Kudos to Mi Pueblo, a grocery store that caters to Hispanic shoppers, for abiding by federal law. At least, I give it kudos. The Unions are fighting mad:
The Bay Area’s biggest Latino grocery chain is trying to avert a threatened boycott after it began checking the immigration status of all its new hires through a federal work-verification program.
“This is a decision that doesn’t come easily,” said spokeswoman Perla Rodriguez of the 21-store Mi Pueblo Foods chain. “The immigrant community, that’s the core of who we are.”
The company joined the E-Verify network a few weeks ago at the recommendation of the Department of Homeland Security, which uses the database to inform companies if their prospective employees are living and working in the country legally, Rodriguez said.

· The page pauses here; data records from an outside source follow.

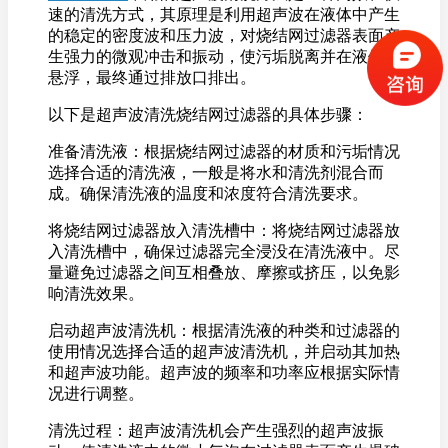
速的清洗方式，其原理是利用超声波在液体中产生
的稳定的密度波和压力波，对烧结网过滤器表面产
生强力的微观冲击和振动，使污垢脱离并在液体中
悬浮，最终通过排放口排出。
以下是超声波清洗烧结网过滤器的具体步骤：
准备清洗液：根据烧结网过滤器的材质和污垢情况
选择合适的清洗液，一般是将水和清洗剂混合而
成。确保清洗液的温度和浓度符合清洗要求。
将烧结网过滤器放入清洗槽中：将烧结网过滤器放
入清洗槽中，确保过滤器完全浸没在清洗液中。尽
量避免过滤器之间互相叠放、摩擦或挤压，以免影
响清洗效果。
启动超声波清洗机：根据清洗液的种类和过滤器的
使用情况选择合适的超声波清洗机，并启动其加热
和超声波功能。超声波的频率和功率应根据实际情
况进行调整。
清洗过程：超声波清洗机会产生强烈的超声波振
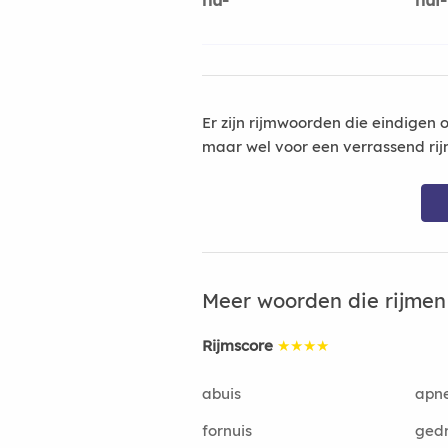
Er zijn rijmwoorden die eindigen 
maar wel voor een verrassend rij
Meer woorden die rijme
Rijmscore
★★★★
abuis
apn
fornuis
gedr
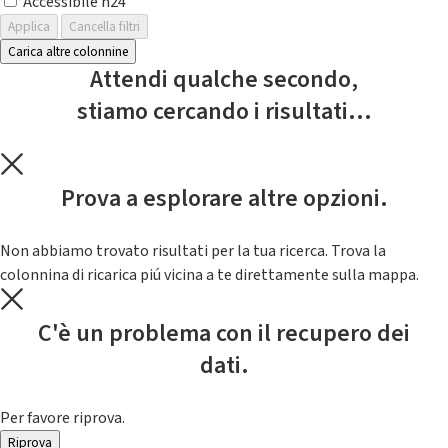
Accessibile h24
Applica
Cancella filtri
Carica altre colonnine
Attendi qualche secondo,
stiamo cercando i risultati...
Prova a esplorare altre opzioni.
Non abbiamo trovato risultati per la tua ricerca. Trova la
colonnina di ricarica piú vicina a te direttamente sulla mappa.
C'è un problema con il recupero dei
dati.
Per favore riprova.
Riprova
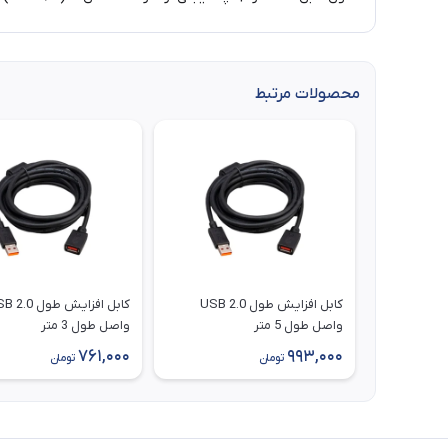
محصولات مرتبط
کابل افزایش طول 2.0 USB
کابل افزایش 
واصل طول 5 متر
واصل طول 3 متر
761,000
993,000
تومان
تومان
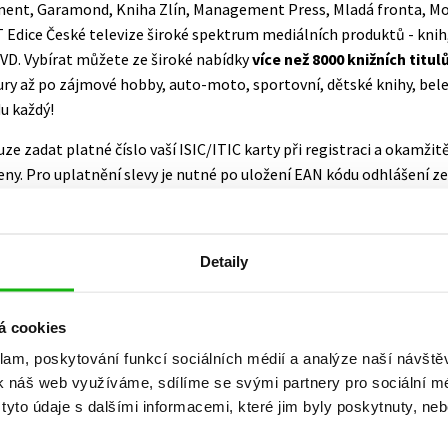
Populárně - naučná pro dospělé
ent, Garamond, Kniha Zlín, Management Press, Mladá fronta, Mot
T Edice České televize široké spektrum mediálních produktů - knih
Young adult (SK)
Populárně - naučné pro děti
D. Vybírat můžete ze široké nabídky
více než 8000 knižních titul
Zahraniční literatura
y až po zájmové hobby, auto-moto, sportovní, dětské knihy, beletri
Předškoláci
du každý!
Zdraví a životní styl
Příroda a zahrada
uze zadat platné číslo vaší ISIC/ITIC karty při registraci a okamž
eny. Pro uplatnění slevy je nutné po uložení EAN kódu odhlášení z
ou slevu není možné kombinovat s dalšími poskytovanými slevami.
šechny tituly
Detaily
Galerie
á cookies
klam, poskytování funkcí sociálních médií a analýze naší návšt
k náš web využíváme, sdílíme se svými partnery pro sociální méd
yto údaje s dalšími informacemi, které jim byly poskytnuty, neb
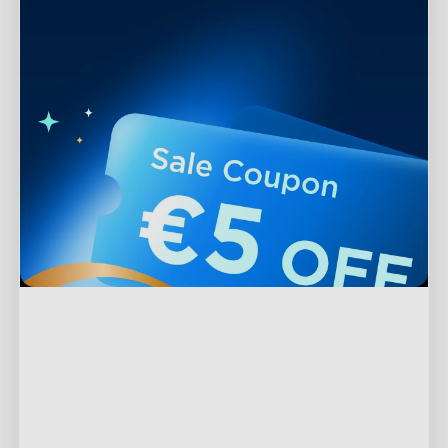
Ondersteuning
Contact met ons opnemen
Verkennen
Veelgestelde vragen
Over Govee
Voeter producten
Retouren en terugbetalingen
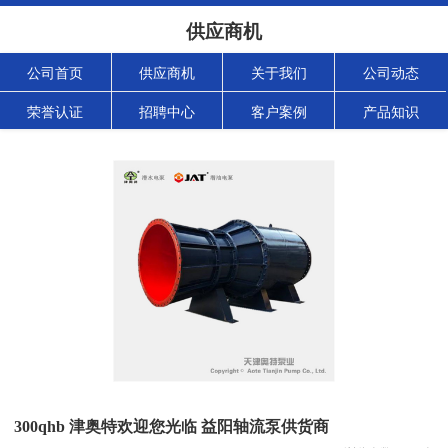
供应商机
公司首页
供应商机
关于我们
公司动态
荣誉认证
招聘中心
客户案例
产品知识
300qhb 津奥特欢迎您光临 益阳轴流泵供货商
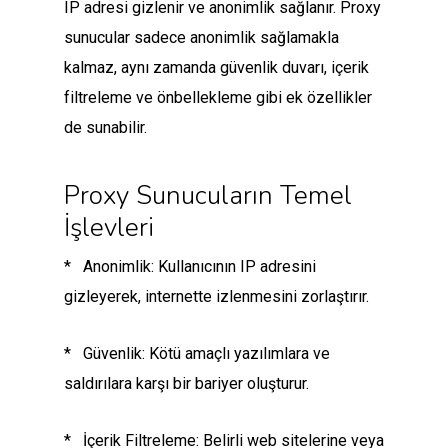
IP adresi gizlenir ve anonimlik sağlanır. Proxy
sunucular sadece anonimlik sağlamakla
kalmaz, aynı zamanda güvenlik duvarı, içerik
filtreleme ve önbellekleme gibi ek özellikler
de sunabilir.
Proxy Sunucuların Temel
İşlevleri
* Anonimlik: Kullanıcının IP adresini
gizleyerek, internette izlenmesini zorlaştırır.
* Güvenlik: Kötü amaçlı yazılımlara ve
saldırılara karşı bir bariyer oluşturur.
* İçerik Filtreleme: Belirli web sitelerine veya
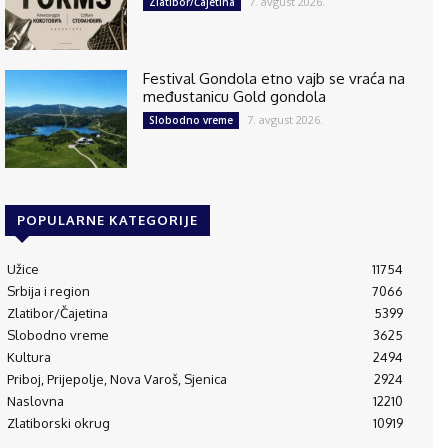
7. avgust 2026.
Zlatibor/Čajetina
Festival Gondola etno vajb se vraća na
međustanicu Gold gondola
7. avgust 2026.
Slobodno vreme
POPULARNE KATEGORIJE
Užice
11754
Srbija i region
7066
Zlatibor/Čajetina
5399
Slobodno vreme
3625
Kultura
2494
Priboj, Prijepolje, Nova Varoš, Sjenica
2924
Naslovna
12210
Zlatiborski okrug
10919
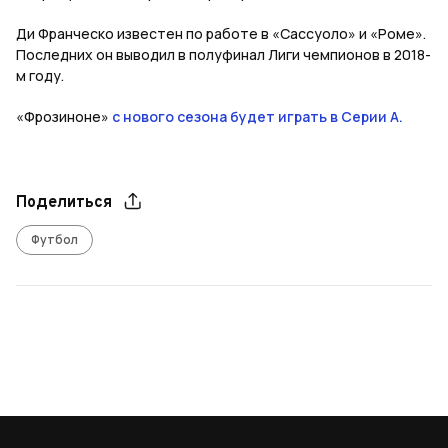
Ди Франческо известен по работе в «Сассуоло» и «Роме».
Последних он выводил в полуфинал Лиги чемпионов в 2018-
м году.
«Фрозиноне»
с нового сезона будет играть в Серии А.
Поделиться
Футбол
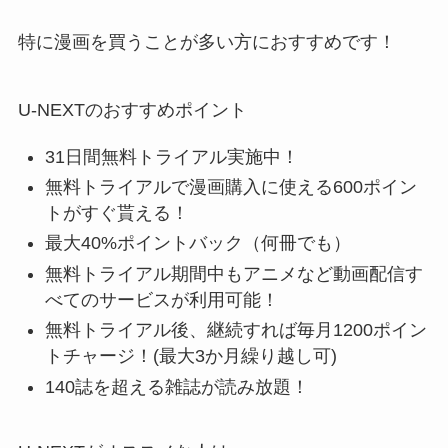
特に漫画を買うことが多い方におすすめです！
U-NEXTのおすすめポイント
31日間無料トライアル実施中！
無料トライアルで漫画購入に使える600ポイン
トがすぐ貰える！
最大40%ポイントバック（何冊でも）
無料トライアル期間中もアニメなど動画配信す
べてのサービスが利用可能！
無料トライアル後、継続すれば毎月1200ポイン
トチャージ！(最大3か月繰り越し可)
140誌を超える雑誌が読み放題！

A union that has been trying to organize the chain’s 3,300 workers is planning to protest Thursday morning outside the company’s original San Jose store and also threatening a customer boycott.
“I don’t see what the benefit is to them, as an employer or a PR-type thing,” to check the immigration status of the mostly Latino workforce, said spokesman Mike Henneberry of United Food and Commercial Workers Local 5. “It’s voluntary. They don’t have to do it.”
Maybe I’m terribly hampered by an excess of logic, but I do not understand Union support for illegal workers. Every illegal worker takes a job away from a legal American worker. In addition, because so many legal workers are paid under the table, they also exert downward pressure on wages. As an American union member, I would be hacked off that my union dues are being used to benefit people who come here illegally to take my job.